[Transcribed page contents]
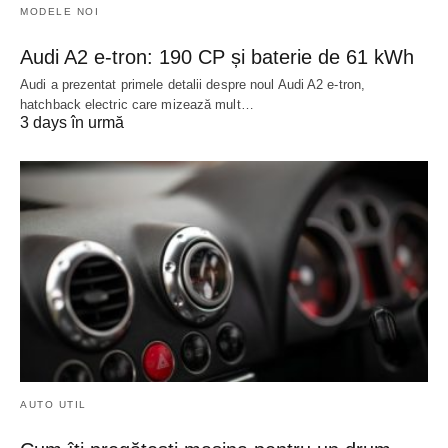
MODELE NOI
Audi A2 e-tron: 190 CP și baterie de 61 kWh
Audi a prezentat primele detalii despre noul Audi A2 e-tron,
hatchback electric care mizează mult…
3 days în urmă
AUTO UTIL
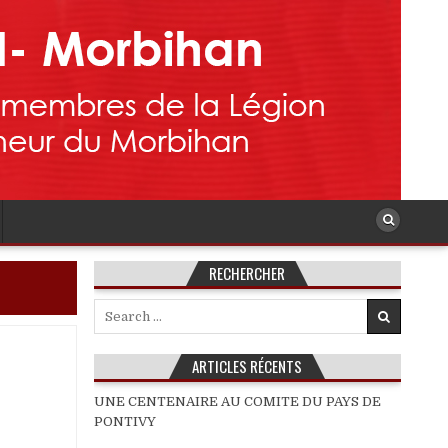
RECHERCHER
Search
for:
ARTICLES RÉCENTS
UNE CENTENAIRE AU COMITE DU PAYS DE
PONTIVY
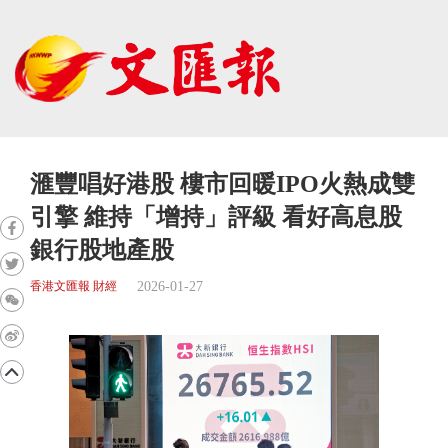
滙豐唱好港股 樓市回暖IPO火熱成雙
引擎 維持「增持」評級 看好高息股
銀行股地產股
2026-01-27
香港文匯報 財經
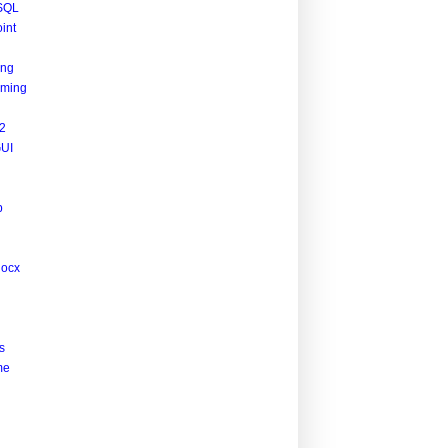
SQL
int
ing
ming
2
UI
p
docx
s
me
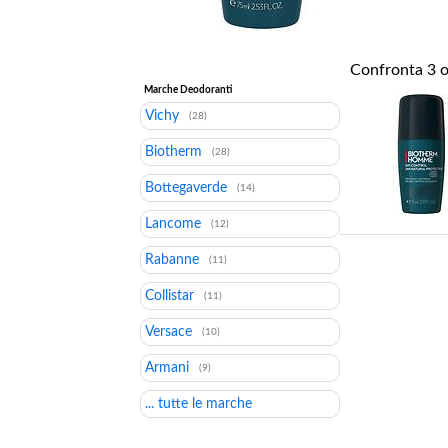
Confronta
3
o
Marche Deodoranti
Vichy
(28)
Biotherm
(28)
Bottegaverde
(14)
Lancome
(12)
Rabanne
(11)
Collistar
(11)
Versace
(10)
Armani
(9)
... tutte le marche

PROBLEM DESCRIPTION:
Give again, word for word, the lines from the one containing "引擎 維持「增持」評級 看好高息股" through the last line of the entries, with pictures omitted and nothing added.

SOLUTION BELOW:
引擎 維持「增持」評級 看好高息股
銀行股地產股
2026-01-27
香港文匯報 財經
SQL
int
ing
ming
2
UI
p
docx
s
me
Confronta
3
o
Marche Deodoranti
Vichy
(28)
Biotherm
(28)
Bottegaverde
(14)
Lancome
(12)
Rabanne
(11)
Collistar
(11)
Versace
(10)
Armani
(9)
... tutte le marche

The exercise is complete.